### SOURCE RECORDS ###

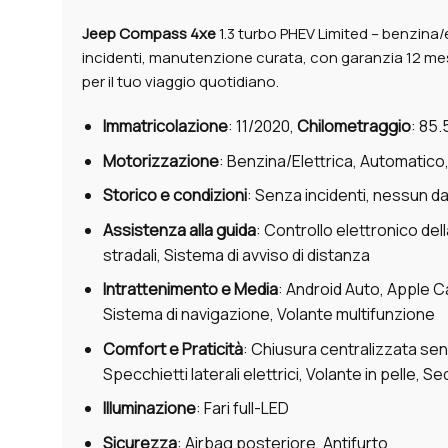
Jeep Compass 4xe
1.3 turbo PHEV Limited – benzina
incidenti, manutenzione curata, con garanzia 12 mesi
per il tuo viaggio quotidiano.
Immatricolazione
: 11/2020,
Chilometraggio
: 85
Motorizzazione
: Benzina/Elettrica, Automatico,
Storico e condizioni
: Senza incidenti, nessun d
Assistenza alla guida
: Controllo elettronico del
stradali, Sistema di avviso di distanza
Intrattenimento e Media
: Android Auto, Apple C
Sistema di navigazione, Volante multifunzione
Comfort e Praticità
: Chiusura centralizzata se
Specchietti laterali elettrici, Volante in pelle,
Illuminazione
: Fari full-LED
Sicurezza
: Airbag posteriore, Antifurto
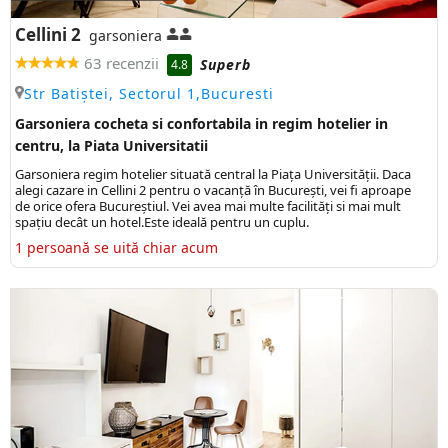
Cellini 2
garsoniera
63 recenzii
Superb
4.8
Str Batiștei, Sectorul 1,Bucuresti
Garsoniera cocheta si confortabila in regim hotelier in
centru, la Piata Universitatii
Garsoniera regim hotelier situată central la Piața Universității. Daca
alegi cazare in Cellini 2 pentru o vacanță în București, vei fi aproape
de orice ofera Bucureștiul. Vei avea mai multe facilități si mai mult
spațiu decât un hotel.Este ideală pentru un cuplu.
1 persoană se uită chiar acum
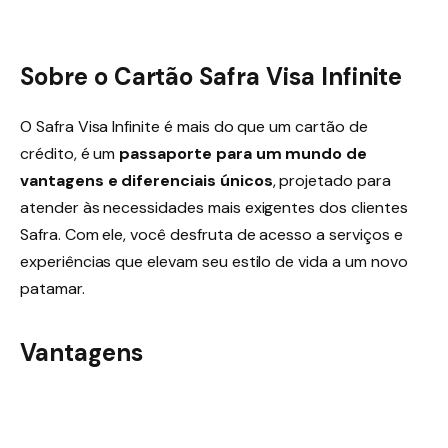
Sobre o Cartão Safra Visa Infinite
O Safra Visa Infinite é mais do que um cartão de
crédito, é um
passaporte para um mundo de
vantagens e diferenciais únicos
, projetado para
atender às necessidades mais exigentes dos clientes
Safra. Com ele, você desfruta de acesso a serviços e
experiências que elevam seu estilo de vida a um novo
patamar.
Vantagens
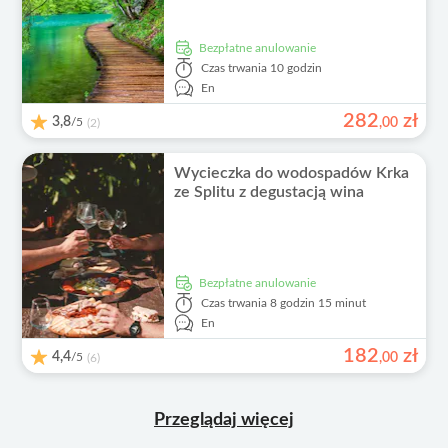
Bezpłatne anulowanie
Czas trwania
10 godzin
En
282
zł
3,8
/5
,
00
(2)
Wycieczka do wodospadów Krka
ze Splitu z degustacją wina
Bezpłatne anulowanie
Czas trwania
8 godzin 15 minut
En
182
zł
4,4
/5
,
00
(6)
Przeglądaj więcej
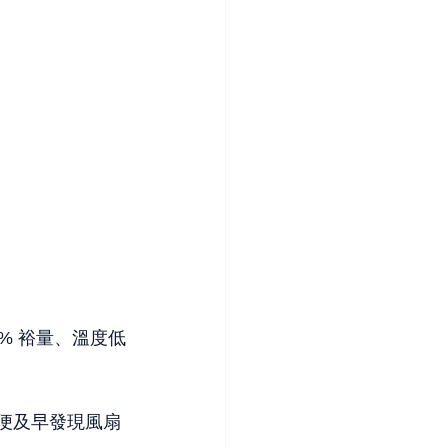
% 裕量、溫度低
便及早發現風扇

###
### SOURCE RECORDS ###

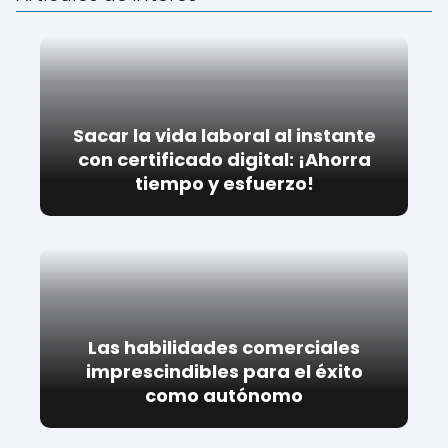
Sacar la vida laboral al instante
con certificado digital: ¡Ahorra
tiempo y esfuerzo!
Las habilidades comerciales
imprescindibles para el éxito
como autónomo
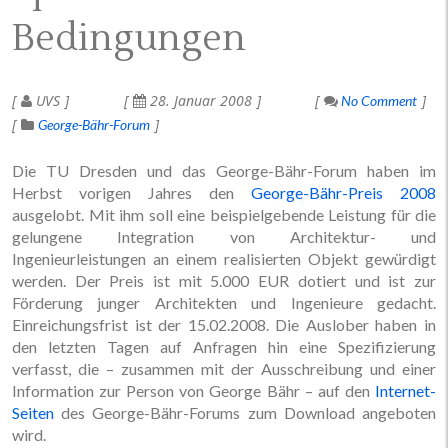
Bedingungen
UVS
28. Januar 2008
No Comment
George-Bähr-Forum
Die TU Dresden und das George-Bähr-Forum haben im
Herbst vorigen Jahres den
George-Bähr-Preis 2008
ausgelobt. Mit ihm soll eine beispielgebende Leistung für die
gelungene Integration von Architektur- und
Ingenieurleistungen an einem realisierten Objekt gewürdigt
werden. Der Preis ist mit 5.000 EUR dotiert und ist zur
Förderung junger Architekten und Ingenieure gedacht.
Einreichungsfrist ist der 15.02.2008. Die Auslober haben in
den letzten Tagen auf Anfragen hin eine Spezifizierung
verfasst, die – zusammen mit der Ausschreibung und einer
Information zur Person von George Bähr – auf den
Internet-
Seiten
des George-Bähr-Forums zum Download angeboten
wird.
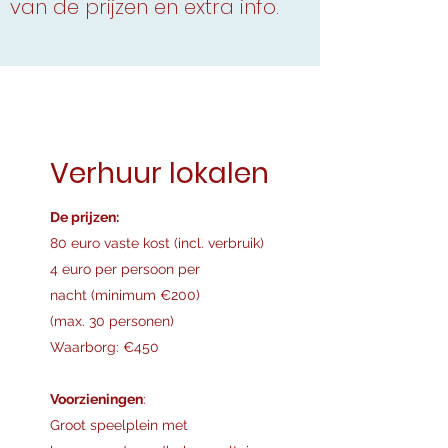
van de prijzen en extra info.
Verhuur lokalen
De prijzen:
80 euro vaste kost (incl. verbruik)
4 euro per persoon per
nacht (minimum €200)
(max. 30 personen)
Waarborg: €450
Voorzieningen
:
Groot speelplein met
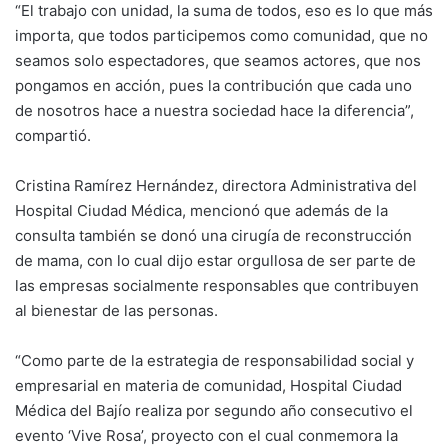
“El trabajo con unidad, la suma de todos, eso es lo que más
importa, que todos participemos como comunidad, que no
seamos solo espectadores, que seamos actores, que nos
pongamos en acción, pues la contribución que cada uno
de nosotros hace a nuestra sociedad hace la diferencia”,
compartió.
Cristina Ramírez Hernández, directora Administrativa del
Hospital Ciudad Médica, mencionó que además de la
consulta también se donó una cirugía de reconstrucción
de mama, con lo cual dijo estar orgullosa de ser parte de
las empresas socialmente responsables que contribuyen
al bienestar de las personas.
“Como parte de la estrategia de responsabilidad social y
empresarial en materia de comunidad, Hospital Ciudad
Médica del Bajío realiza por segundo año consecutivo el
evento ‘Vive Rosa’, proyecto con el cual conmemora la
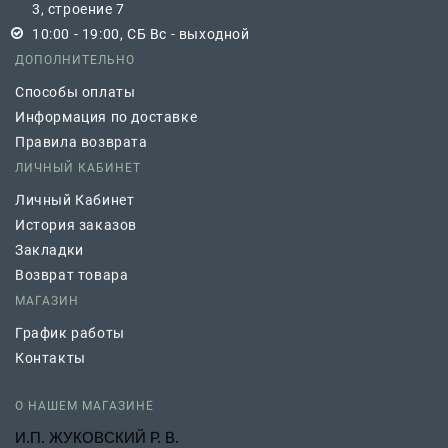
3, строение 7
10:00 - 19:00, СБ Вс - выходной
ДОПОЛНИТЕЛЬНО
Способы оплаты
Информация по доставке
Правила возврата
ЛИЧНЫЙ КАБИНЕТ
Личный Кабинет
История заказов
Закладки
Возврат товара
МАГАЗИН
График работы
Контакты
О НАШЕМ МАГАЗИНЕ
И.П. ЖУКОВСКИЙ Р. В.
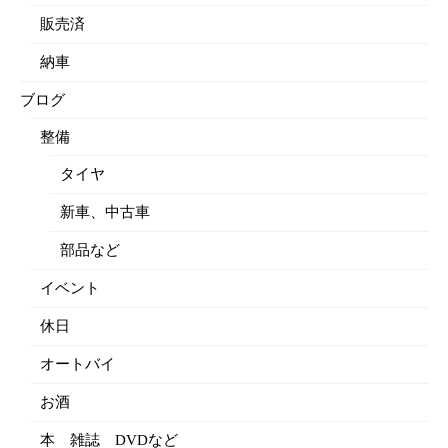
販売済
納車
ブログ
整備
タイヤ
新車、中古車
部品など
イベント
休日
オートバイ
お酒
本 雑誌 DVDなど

###

(WHAT THIS TASK INVOLVES)
Search the entries for the string "todos" and return each line where it turns up.

(ANSWER TO THIS PROBLEM)
“El trabajo con unidad, la suma de todos, eso es lo que más
importa, que todos participemos como comunidad, que no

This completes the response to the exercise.